本書は、2022年刊行『社会に参加する力を育む単元開発 障害の重い子供のための各教科の授業づくり』の続編です。いずれも筑波大学附属桐が丘特別支援学校施設併設学級の研究をもとにまとめたものです。
第一章では、障害の重い子供を対象とした各教科の授業づくりの考え方と、各教科の授業づくりの年間サイクルを提示しています。続く第二章以降で、生活・社会・理科、国語、算数・数学、体育・保健体育の授業づくりについて、実践例とともに述べています。
各教科各段階の授業づくり
ここで、「音楽や図画工作等はないの?」という疑問が浮かびます。この点は、「はじめに」の中で「今回は、一つ一つの教科について詳述することにしたため」と、その意図が記されています。実際に、第二章以降では、その教科で育成を目指す資質・能力や授業づくりの要点を述べた後、各段階の授業づくりをじっくりと紹介しています。ここで、観点別の学習状況を把握し、年間を通して育成を目指す資質能力を検討し、年間指導計画を作成し、具体的な授業を検討する流れを追うことができます。表や写真も豊富で、読者がイメージしやすくなっています。
なぜ各教科の授業づくりなのか
平成29年に特別支援学校小学部・中学部学習指導要領が改訂されてから、各校で改めて各教科を意識した授業づくりが行われています。なぜ、現在各教科の授業づくりが求められているのでしょうか。
これについては、第一章で丁寧に解説されています。その内容は、ぜひ本書を手に取ってお読みください。ここでは、第一章と合わせて読んでいただきたいコラム「生活科と各教科等を合わせた指導」についてご紹介します。
コラムでは、本書の実践の場となっている学校では、教科等別の指導を基盤としつつ、必要に応じて「各教科等を合わせた指導」を取り入れる方向へと授業づくりを見直してきた、と述べています。
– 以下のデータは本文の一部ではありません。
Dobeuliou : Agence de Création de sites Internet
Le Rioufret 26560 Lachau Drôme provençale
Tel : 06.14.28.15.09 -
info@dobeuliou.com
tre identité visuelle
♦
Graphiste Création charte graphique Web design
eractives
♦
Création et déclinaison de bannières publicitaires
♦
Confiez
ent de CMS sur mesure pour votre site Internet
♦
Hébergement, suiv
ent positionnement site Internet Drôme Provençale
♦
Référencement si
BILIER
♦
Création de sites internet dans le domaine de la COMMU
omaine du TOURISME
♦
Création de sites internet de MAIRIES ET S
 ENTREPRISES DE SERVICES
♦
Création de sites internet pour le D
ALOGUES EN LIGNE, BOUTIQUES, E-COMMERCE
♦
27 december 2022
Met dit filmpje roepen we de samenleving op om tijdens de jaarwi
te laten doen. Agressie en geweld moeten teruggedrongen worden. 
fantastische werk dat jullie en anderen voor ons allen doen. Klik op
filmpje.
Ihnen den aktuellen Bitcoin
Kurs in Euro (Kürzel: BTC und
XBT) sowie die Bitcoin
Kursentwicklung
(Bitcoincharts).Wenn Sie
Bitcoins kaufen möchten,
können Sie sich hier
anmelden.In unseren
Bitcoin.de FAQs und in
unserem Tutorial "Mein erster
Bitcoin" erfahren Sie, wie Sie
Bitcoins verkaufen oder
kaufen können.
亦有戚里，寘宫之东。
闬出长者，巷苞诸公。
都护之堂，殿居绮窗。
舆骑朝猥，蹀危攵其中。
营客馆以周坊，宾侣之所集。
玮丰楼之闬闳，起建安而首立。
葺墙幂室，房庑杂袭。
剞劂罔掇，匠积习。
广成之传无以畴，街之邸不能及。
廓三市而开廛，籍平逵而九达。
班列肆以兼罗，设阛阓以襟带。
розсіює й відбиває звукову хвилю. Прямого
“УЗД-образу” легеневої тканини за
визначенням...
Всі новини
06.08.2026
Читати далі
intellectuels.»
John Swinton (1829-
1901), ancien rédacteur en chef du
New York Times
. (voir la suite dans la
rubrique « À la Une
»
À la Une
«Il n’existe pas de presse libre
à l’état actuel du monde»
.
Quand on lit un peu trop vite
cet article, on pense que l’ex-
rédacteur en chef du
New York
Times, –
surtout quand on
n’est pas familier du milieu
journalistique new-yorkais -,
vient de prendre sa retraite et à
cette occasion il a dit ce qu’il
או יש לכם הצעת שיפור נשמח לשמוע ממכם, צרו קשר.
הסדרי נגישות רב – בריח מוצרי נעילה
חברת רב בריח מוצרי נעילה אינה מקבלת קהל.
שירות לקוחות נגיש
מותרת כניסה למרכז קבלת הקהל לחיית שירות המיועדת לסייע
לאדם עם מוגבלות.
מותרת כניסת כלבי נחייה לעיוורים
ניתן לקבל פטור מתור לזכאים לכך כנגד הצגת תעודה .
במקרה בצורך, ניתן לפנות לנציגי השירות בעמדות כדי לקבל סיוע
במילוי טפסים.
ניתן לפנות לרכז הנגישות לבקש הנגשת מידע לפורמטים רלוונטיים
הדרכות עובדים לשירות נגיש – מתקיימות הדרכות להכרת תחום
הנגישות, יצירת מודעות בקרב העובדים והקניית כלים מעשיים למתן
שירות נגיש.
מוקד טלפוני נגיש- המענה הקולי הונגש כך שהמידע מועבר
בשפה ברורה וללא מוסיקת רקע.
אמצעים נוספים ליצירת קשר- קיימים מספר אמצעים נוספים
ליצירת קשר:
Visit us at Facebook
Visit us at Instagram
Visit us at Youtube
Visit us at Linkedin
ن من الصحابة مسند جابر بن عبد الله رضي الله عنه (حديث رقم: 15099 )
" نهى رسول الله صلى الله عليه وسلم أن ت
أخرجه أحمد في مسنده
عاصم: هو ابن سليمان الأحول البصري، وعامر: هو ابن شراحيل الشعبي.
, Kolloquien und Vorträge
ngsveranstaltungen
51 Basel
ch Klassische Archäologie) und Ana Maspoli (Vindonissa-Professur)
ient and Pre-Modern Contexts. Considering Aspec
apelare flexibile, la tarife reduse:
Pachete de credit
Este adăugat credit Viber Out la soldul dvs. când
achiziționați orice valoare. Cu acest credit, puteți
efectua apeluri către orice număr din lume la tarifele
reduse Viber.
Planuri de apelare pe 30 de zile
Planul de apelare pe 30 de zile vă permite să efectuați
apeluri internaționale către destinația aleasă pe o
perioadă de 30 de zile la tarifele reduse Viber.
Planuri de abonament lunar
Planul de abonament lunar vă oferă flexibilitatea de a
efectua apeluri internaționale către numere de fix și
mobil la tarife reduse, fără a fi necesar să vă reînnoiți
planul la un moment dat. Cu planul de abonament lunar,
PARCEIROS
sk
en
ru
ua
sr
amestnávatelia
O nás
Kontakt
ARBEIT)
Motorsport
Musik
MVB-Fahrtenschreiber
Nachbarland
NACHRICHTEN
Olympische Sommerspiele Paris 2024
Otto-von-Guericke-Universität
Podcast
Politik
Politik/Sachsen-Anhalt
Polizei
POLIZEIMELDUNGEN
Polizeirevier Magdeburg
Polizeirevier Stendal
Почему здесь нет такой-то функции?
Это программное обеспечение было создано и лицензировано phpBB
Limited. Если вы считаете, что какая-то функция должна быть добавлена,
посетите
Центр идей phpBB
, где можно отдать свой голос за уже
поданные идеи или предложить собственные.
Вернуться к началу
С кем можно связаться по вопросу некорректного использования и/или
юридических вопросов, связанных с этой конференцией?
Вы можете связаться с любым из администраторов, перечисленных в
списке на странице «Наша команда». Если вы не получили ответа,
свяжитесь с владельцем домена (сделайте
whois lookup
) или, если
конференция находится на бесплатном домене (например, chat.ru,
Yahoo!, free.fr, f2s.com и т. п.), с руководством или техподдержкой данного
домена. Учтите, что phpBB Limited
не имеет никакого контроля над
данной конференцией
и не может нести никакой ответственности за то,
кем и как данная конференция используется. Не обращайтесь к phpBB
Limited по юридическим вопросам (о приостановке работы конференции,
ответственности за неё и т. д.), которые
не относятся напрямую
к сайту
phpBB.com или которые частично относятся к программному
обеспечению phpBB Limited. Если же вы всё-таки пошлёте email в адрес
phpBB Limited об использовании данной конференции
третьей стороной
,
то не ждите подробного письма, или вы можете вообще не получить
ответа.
また、生活科の内容である「基本的生活習慣」や「人との関わり」などは、日々の生活の流れの中で取り扱うことが効果的であると考え、生活科の時間に限らず随時指導しているとも述べています。
「各教科の授業づくり」と聞くと、とかく「教科指導か、各教科等を合わせた指導か」と対立的に考えてしまう傾向が見られます。しかし、本書の実践では、形式にとらわれない柔軟な指導と指導目標に即した評価の両立を図っています。
各教科の授業づくりに戸惑いを感じている方にこそ、手に取っていただきたい一冊です。